それは「モノ」ではなく、「コト」であることがわかります。

”知識”を得たり”思い出”を得たり”利便性”を得たり”安心”を得たり、形は有りませんが確かにお客様は目には見えない「コト」を得ていることがわかります。

これが無形の商材の正体です。

無形の商材の取り扱い注意事項

形のあるものならなんとなく使用イメージも想像しやすいのですが、目には見えない商品を”買う”という行為はとてもリスキーなことと言えます。

本当にその価格に見合ったサービスを受けられるのか?
本当に写真にあるような料理が提供されるのか?

有形の商品と違い、無形の商品を購入する際は不安がつきものです。

そういったこともあり、お客様の不安を解消するために情報発信がとても重要になってきます。
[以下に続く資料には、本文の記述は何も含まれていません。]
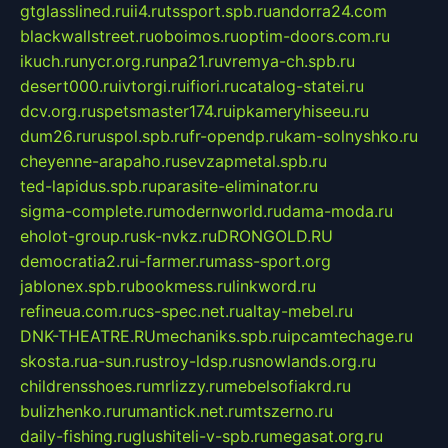
gtglasslined.ru
ii4.ru
tssport.spb.ru
andorra24.com
blackwallstreet.ru
oboimos.ru
optim-doors.com.ru
ikuch.ru
nycr.org.ru
npa21.ru
vremya-ch.spb.ru
desert000.ru
ivtorgi.ru
ifiori.ru
catalog-statei.ru
dcv.org.ru
spetsmaster174.ru
ipkameryhiseeu.ru
dum26.ru
ruspol.spb.ru
fr-opendp.ru
kam-solnyshko.ru
cheyenne-arapaho.ru
sevzapmetal.spb.ru
ted-lapidus.spb.ru
parasite-eliminator.ru
sigma-complete.ru
modernworld.ru
dama-moda.ru
eholot-group.ru
sk-nvkz.ru
DRONGOLD.RU
democratia2.ru
i-farmer.ru
mass-sport.org
jablonex.spb.ru
bookmess.ru
linkword.ru
refineua.com.ru
cs-spec.net.ru
altay-mebel.ru
DNK-THEATRE.RU
mechaniks.spb.ru
ipcamtechage.ru
skosta.ru
a-sun.ru
stroy-ldsp.ru
snowlands.org.ru
childrensshoes.ru
mrlizzy.ru
mebelsofiakrd.ru
bulizhenko.ru
rumantick.net.ru
mtszerno.ru
daily-fishing.ru
glushiteli-v-spb.ru
megasat.org.ru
このホテルに宿泊することでどのような滞在ができるのか? どのようなサービスを受けることができるのか?
正しく情報発信をすることでお客様の不安を取り除き、予約につなげる努力がホテルセールスには必要なのです。

またその逆に、あまりにもよく見せようと大げさに情報を発信してしまうと、イメージとの差異が発生し悪い口コミやクレームにも繋がりますので情報を発信する際は事実をできるだけシンプルに伝える努力をしたほうがよいでしょう。

形のないモノに見合う料金とは

商取引は支払う対価よりも得られる価値が高い場合にのみ成立します。

お客様がホテルを10,000円で予約をしたとしたら、そのお客様はそのホテルから10,000円以上の価値(サービス)を受け取ることができると判断した為と言えるでしょう。

ホテルもお部屋を貸し出すことによってお客様から10,000円を得ることできます。

このようにお互いがWin-Winだからこそ商取引は成り立ちます。

ですがサービス業は無形の商材という特性のために、お客様が想定した価値を受け取ることができないという状況も残念ながら少なからずあります。

ですから定期的に自分たちの提供しているサービスの品質を見直したり、価格を修正したりして、お客様・ホテルともに損のない取引ができるように準備していく必要があるのです。
何故ならサービス品質は落ちているのに料金は上がり続ける、なんてことも無形の商材ならありえることだからです。

形が見えないものを売っているからこそ、お客様に何を提供できているのか、何ができていないのかをしっかりと把握をし、お客様に不満に思わないような、適切な料金で販売することを心がけていきましょう。